An analysis by the National Security Guard of the scene of attack in Pulwama, 30 km from Srinagar, has established that the SUV (sports utility vehicle) driven by the suicide-bomber was packed with RDX, a type of high explosive.
A senior government official told The Hindu that preliminary investigation suggested that 100-150 kg of RDX was used in the attack on the CRPF convoy on Thursday . Samples had been collected for forensic analysis, he said.
Jaish-e-Mohammad's Adil Ahmed Dar's vehicle rammed a bus in the convoy, killing 40 personnel. The CRPF had been moving such convoys, comprising more than 2,500 personnel each, on the Srinagar-Jammu highway. In the past fortnight, two such convoys had moved from Jammu to Srinagar. The latest was on February 4 with a convoy of 91 vehicles and 2,871 personnel.
Dar entered the highway from a slip road (from the Kakapora-Lelhar side) and hit the bus, the fifth in the convoy, from the left side, preliminary investigation shows. The road was open for movement of civilian vehicles, and an hour back, the route was sanitised for the presence of improvised explosive devices. More than 2,000 men were deployed for road security, an official said.

Most men killed were returning from their annual holiday.

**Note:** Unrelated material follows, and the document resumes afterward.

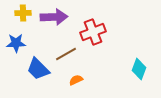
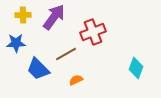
yellow cross: moved 2 px down
purple arrow: rotated 52 degrees counterclockwise
cyan diamond: moved 3 px left, 1 px up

The senior government official said convoys ran smoothly during summers but were irregular during winters and the monsoon because of snowfall and landslips. Hence, CRPF personnel get stranded in Jammu for days. “As the transit camp has a limited capacity to accommodate only 1,000 personnel at a time, the number of stranded transients exceeds 3,000-4,000,” he said.
The official pointed out there was no facility for transporting them by air so they have to depend on the road to move from Jammu to Srinagar and back.
“As the number of personnel at the transit camps always remains high, buses are used for transportation. These buses have thin metallic plates which offer no protection from bullets or IEDs. Firing being the main threat, improvised plating has been arranged in a few vehicles but there is no safety against IEDs,” an internal note of the Home Ministry said.
The official said troops have been sensitised for stand-off firing and IEDs planted conventionally but were caught off guard by this kind of suicide attack.
“There was an input from the J&K police last week about IED blasts, but it was not specific in nature,” he said.